Acesa Girau do Mearim - Maranhão

Bioma Amazônia

A área de floresta no Maranhão começou a ser chamada de “Pré-Amazônia” na década de 80, devido à falta de importância dada a esta região. Este termo foi criado para passar a ideia de algo que tenha vindo antes da Amazônia com o objetivo de ‘legalizar’ o desmatamento da floresta como se ela não fosse floresta. A Amazônia maranhense é dona de rica biodiversidade, ocupa 26% do bioma amazônico, encontra-se em 62 municípios do Maranhão e representa, em termos de bioma, 34% do território do Estado. No entanto, ela corre o sério risco de desaparecer. Há anos vem sofrendo com desmatamentos, retirada ilegal de madeira, mineração, produção de carvão, caça excessiva e criação de gado. Além disso, recebe pouca atenção do poder público estadual e federal e sua importância é ignorada por grande parte dos maranhenses.

Localizada em uma área de transição entre o Nordeste e a região amazônica, em seus 81.208,40 km² já foram encontrados 109 espécies de peixes, 124 de mamíferos e 503 de aves. É lar do gavião real e de espécies ameaçadas como os primatas Cairara Ka’apor (Cebus kaapori) e Cuxiú-preto (Chiropotes satanas). Possui, em média, 570 árvores por hectare de pelo menos 100 espécies.

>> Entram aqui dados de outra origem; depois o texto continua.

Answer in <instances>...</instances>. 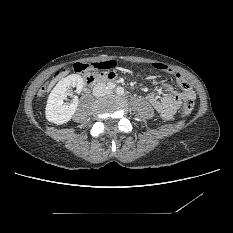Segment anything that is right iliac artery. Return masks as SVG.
Here are the masks:
<instances>
[{
  "instance_id": "right-iliac-artery-1",
  "label": "right iliac artery",
  "mask_w": 233,
  "mask_h": 233,
  "mask_svg": "<svg viewBox=\"0 0 233 233\" xmlns=\"http://www.w3.org/2000/svg\"><path fill=\"white\" fill-rule=\"evenodd\" d=\"M115 84L114 83H108L107 85V89L113 90L115 88Z\"/></svg>"
}]
</instances>
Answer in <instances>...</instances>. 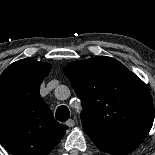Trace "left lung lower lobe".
<instances>
[{
	"label": "left lung lower lobe",
	"mask_w": 155,
	"mask_h": 155,
	"mask_svg": "<svg viewBox=\"0 0 155 155\" xmlns=\"http://www.w3.org/2000/svg\"><path fill=\"white\" fill-rule=\"evenodd\" d=\"M145 139L143 135H130L109 141H93L103 152L112 155H126L133 152Z\"/></svg>",
	"instance_id": "obj_1"
}]
</instances>
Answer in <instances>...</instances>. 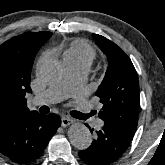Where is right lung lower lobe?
Instances as JSON below:
<instances>
[{"instance_id":"1","label":"right lung lower lobe","mask_w":165,"mask_h":165,"mask_svg":"<svg viewBox=\"0 0 165 165\" xmlns=\"http://www.w3.org/2000/svg\"><path fill=\"white\" fill-rule=\"evenodd\" d=\"M61 125L58 115L34 113L0 130V152L19 164L38 159Z\"/></svg>"}]
</instances>
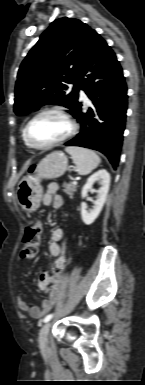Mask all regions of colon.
I'll return each mask as SVG.
<instances>
[{
  "instance_id": "1",
  "label": "colon",
  "mask_w": 145,
  "mask_h": 385,
  "mask_svg": "<svg viewBox=\"0 0 145 385\" xmlns=\"http://www.w3.org/2000/svg\"><path fill=\"white\" fill-rule=\"evenodd\" d=\"M35 166L31 167V171H34ZM42 223L37 221L35 224L30 225L26 228L23 236V246L20 251V258L23 261H31L35 258L41 234ZM64 261L62 259L58 260L53 264V272L60 274L64 270Z\"/></svg>"
}]
</instances>
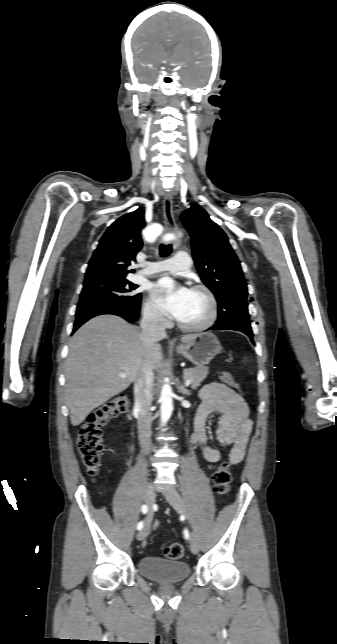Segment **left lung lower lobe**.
Segmentation results:
<instances>
[{
    "instance_id": "left-lung-lower-lobe-1",
    "label": "left lung lower lobe",
    "mask_w": 337,
    "mask_h": 644,
    "mask_svg": "<svg viewBox=\"0 0 337 644\" xmlns=\"http://www.w3.org/2000/svg\"><path fill=\"white\" fill-rule=\"evenodd\" d=\"M209 330H235V329H233V328H231V327H228V326H218V325H214V326H213V327H211ZM248 336L250 337L251 341L253 342V339H252V338H253V335H248Z\"/></svg>"
}]
</instances>
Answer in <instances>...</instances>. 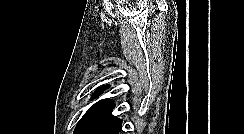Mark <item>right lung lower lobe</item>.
Wrapping results in <instances>:
<instances>
[{"label":"right lung lower lobe","mask_w":244,"mask_h":134,"mask_svg":"<svg viewBox=\"0 0 244 134\" xmlns=\"http://www.w3.org/2000/svg\"><path fill=\"white\" fill-rule=\"evenodd\" d=\"M121 130V123L119 124V126L114 130V132L112 134H119Z\"/></svg>","instance_id":"right-lung-lower-lobe-1"}]
</instances>
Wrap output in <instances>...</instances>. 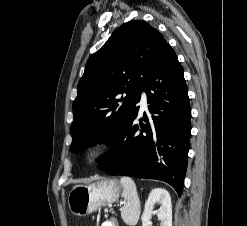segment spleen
Masks as SVG:
<instances>
[{"instance_id": "spleen-1", "label": "spleen", "mask_w": 247, "mask_h": 226, "mask_svg": "<svg viewBox=\"0 0 247 226\" xmlns=\"http://www.w3.org/2000/svg\"><path fill=\"white\" fill-rule=\"evenodd\" d=\"M120 183L123 186V197L126 200L121 209V216L126 223L132 225L136 223L140 209L136 185L129 177H122Z\"/></svg>"}]
</instances>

O Maranhão é o estado da Amazônia Legal que possui o menor grau de ocupação do espaço com áreas protegidas. Dentre as diferentes categorias de unidades de conservação existentes, pode-se citar a existência da Reserva Biológica do Gurupi, Parque Nacional dos Lençóis Maranhenses, Parque Estadual do Mirador e o recém-criado Parque Nacional da Chapada das Mesas, no município de Carolina. As principais Terras Indígenas do estado são: Alto Turiaçú, Araribóia, Carú, Awá, Krikati, Cana Brava, Kanela, Bacurizinho e Porquinhos, no total as Terras Indígenas representam cerca de 1.900.000 ha (MARANHÃO (Estado), 2002).